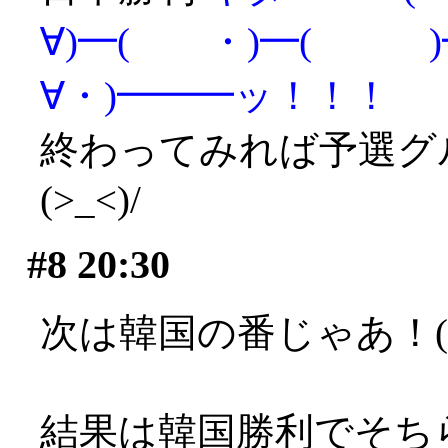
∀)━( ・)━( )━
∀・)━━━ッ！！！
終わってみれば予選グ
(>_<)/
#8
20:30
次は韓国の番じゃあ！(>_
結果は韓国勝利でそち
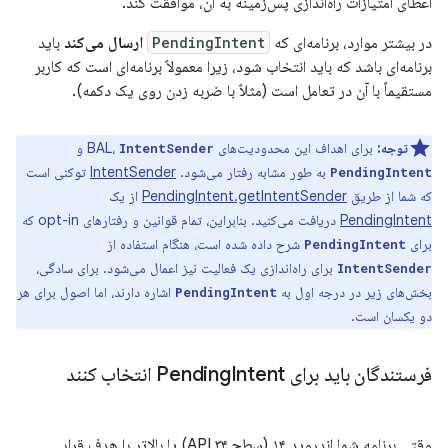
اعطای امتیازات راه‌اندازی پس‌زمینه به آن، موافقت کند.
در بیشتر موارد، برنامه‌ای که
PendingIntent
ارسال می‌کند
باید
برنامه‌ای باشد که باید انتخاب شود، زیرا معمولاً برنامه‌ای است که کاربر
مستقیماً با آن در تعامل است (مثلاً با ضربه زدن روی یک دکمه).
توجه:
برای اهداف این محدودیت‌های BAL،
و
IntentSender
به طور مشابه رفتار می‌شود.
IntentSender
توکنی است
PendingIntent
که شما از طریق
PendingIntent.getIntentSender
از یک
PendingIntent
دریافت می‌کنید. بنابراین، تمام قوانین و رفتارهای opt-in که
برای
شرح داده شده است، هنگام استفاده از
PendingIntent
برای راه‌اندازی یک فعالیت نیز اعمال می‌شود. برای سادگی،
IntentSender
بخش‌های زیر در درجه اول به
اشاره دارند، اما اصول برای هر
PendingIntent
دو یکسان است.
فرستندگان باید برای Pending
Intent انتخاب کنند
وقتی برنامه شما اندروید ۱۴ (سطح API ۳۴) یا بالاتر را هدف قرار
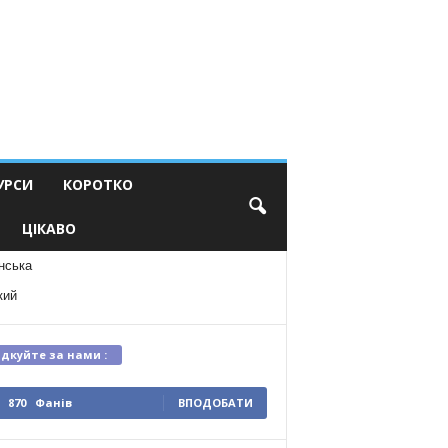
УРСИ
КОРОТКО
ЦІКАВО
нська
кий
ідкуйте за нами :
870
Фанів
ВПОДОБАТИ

- - -

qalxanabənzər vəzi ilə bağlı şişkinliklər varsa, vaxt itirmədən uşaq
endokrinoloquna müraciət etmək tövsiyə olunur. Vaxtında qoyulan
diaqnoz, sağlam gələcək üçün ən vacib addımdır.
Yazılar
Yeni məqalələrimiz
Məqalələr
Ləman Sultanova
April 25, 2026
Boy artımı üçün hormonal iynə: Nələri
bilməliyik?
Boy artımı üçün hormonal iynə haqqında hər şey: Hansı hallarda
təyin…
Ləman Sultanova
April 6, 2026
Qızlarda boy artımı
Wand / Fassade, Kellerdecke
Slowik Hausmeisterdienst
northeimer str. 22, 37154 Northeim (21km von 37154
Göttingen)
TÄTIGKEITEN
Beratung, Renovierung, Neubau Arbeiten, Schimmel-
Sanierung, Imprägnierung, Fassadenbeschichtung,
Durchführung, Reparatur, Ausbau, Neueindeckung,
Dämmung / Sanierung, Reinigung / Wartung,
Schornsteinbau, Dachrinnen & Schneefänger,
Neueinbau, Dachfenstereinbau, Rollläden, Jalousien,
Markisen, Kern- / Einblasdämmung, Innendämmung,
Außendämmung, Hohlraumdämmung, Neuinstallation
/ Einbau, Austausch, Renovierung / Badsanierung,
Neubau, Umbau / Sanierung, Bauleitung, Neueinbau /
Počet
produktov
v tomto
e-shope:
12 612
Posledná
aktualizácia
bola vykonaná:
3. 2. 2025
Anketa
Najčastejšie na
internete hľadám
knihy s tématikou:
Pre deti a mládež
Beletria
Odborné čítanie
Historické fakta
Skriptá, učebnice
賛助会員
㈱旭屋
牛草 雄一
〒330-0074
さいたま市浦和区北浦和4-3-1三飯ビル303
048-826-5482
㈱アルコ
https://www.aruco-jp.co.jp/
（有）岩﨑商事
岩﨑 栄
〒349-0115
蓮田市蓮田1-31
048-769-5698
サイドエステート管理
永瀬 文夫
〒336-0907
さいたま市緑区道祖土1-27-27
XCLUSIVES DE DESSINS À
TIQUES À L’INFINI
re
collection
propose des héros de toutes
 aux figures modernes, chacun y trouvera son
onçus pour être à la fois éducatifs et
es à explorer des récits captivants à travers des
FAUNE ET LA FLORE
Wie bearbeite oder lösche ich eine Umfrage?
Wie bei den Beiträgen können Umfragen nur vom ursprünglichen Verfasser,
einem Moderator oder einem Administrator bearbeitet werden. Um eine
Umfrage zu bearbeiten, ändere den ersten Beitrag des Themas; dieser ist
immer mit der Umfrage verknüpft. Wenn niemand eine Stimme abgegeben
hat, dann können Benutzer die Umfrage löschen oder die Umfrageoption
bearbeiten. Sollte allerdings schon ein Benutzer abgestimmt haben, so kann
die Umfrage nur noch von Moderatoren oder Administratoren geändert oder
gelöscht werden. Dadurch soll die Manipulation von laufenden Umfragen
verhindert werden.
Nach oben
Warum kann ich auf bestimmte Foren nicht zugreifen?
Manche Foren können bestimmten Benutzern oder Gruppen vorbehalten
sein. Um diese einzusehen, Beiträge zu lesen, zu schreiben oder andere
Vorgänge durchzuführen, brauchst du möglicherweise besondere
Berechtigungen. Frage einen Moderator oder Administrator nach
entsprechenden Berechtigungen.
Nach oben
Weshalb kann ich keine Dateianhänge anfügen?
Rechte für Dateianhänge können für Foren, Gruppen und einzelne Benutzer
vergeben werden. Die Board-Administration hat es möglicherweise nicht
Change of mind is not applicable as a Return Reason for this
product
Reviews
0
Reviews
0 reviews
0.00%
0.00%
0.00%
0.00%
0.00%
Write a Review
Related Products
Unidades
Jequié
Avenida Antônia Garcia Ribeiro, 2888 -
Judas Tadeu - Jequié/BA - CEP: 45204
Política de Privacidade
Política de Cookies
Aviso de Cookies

- - -

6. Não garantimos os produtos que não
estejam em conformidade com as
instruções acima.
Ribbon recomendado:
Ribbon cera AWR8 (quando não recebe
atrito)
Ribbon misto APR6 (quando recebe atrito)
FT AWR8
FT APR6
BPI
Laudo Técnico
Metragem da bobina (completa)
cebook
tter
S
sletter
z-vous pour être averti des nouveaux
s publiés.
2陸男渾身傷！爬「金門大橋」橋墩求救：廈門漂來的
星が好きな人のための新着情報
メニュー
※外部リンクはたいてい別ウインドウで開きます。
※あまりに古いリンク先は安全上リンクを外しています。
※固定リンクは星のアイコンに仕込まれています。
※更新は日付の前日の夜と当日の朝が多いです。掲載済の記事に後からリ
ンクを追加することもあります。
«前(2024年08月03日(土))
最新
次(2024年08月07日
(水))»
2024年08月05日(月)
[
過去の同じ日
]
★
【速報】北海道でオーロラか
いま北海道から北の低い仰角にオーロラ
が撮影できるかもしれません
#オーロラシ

- - -

Copy each line of the listing that carries the word "iynə".

Boy artımı üçün hormonal iynə: Nələri
Boy artımı üçün hormonal iynə haqqında hər şey: Hansı hallarda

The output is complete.